Iowa City has seen construction of several apartment complexes marketed toward students in recent years, which include a host of amenities and modern design, at the expense of a high price tag.
One of the most prominent of these, partly because of its 15-story height, is Rise at Riverfront Crossing.
UI junior Justin Wilk said he currently lives with a roommate in Rise apartment complex on S. Linn Street, which is just a few blocks away from this new proposed building.
He said he wasn’t convinced the cost of living there was justified, but that he was happy with his situation regardless.
“You pay a lot of money and some people have extremely, extremely small rooms and some people have bigger rooms.

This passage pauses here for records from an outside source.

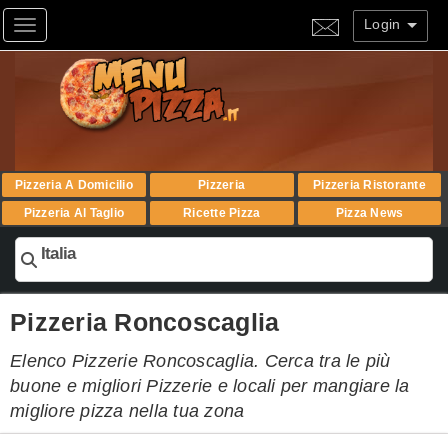
Login
Toggle navigation
Pizzeria A Domicilio
Pizzeria
Pizzeria Ristorante
Pizzeria Al Taglio
Ricette Pizza
Pizza News
Italia
Pizzeria Roncoscaglia
Elenco Pizzerie Roncoscaglia. Cerca tra le più
buone e migliori Pizzerie e locali per mangiare la
migliore pizza nella tua zona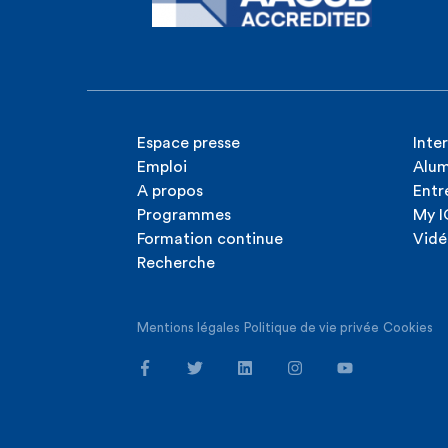
Espace presse
Inte
Emploi
Alum
A propos
Entr
Programmes
My 
Formation continue
Vidé
Recherche
Mentions légales
Politique de vie privée
Cookies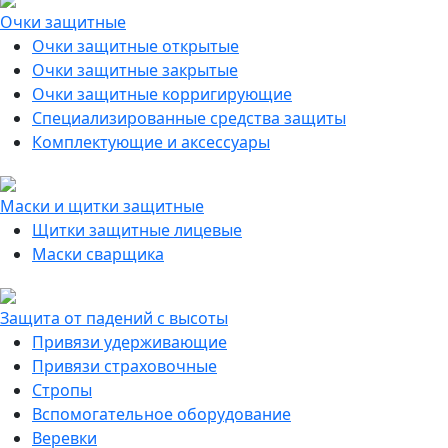
Очки защитные
Очки защитные открытые
Очки защитные закрытые
Очки защитные корригирующие
Специализированные средства защиты
Комплектующие и аксессуары
Маски и щитки защитные
Щитки защитные лицевые
Маски сварщика
Защита от падений с высоты
Привязи удерживающие
Привязи страховочные
Стропы
Вспомогательное оборудование
Веревки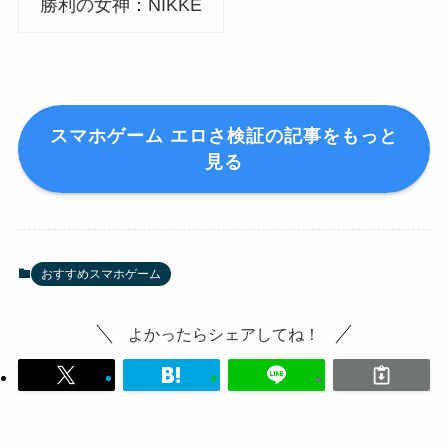
勝利の女神：NIKKE
スマホゲーム エロさ検証の記事をもっと
見る
おすすめスマホゲーム
よかったらシェアしてね！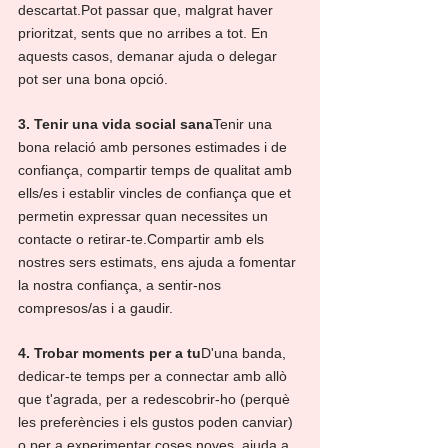
descartat.Pot passar que, malgrat haver 
prioritzat, sents que no arribes a tot. En 
aquests casos, demanar ajuda o delegar 
pot ser una bona opció.
3. Tenir una vida social sana
Tenir una 
bona relació amb persones estimades i de 
confiança, compartir temps de qualitat amb 
ells/es i establir vincles de confiança que et 
permetin expressar quan necessites un 
contacte o retirar-te.Compartir amb els 
nostres sers estimats, ens ajuda a fomentar 
la nostra confiança, a sentir-nos 
compresos/as i a gaudir.
4. Trobar moments per a tu
D'una banda, 
dedicar-te temps per a connectar amb allò 
que t'agrada, per a redescobrir-ho (perquè 
les preferències i els gustos poden canviar) 
o per a experimentar coses noves, ajuda a 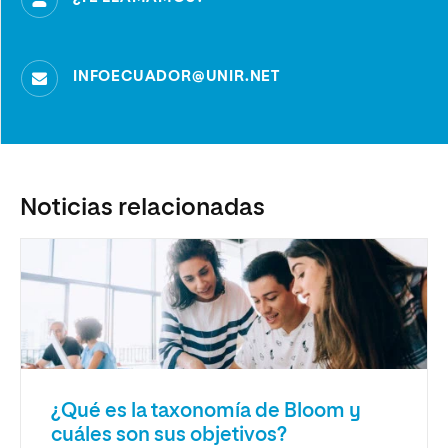
INFOECUADOR@UNIR.NET
Noticias relacionadas
¿Qué es la taxonomía de Bloom y
cuáles son sus objetivos?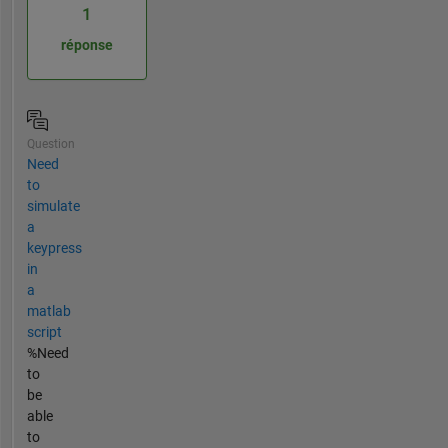
1
réponse
Question
Need
to
simulate
a
keypress
in
a
matlab
script
%Need
to
be
able
to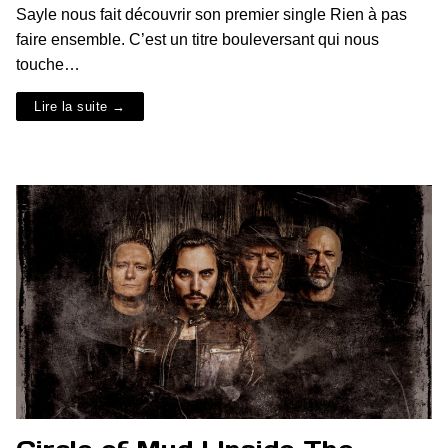
Sayle nous fait découvrir son premier single Rien à pas
faire ensemble. C’est un titre bouleversant qui nous
touche…
Lire la suite →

It’s just kind of uneven,” Wilk said. “But I like my situation, my room’s awesome. I don’t know if it’s truly $1,000 per-person worth for the size that it is, but it is for sure nice.”
Unlike Rise, the new housing project will not include some of the luxury amenities of other apartment complexes, such as swimming pools and game rooms.
UI junior Sam Sommerfeld lives in Whistler apartments on Iowa Avenue, a significantly smaller complex compared to Rise. He said he was mostly indifferent to the development of new student-centric apartments, but that he thought too much development could compromise the feel of the town.
“Rise I think varies between $800 and $1,600 per month,” Sommerfeld said. “For me, personally living at Whistler, I wanted somewhere new or on the nicer side, study rooms, a rooftop — amenities that appealed to me. I do think there should be a limit on how many new buildings should be built … I think if there are too many places built it waters down the character of Iowa City.”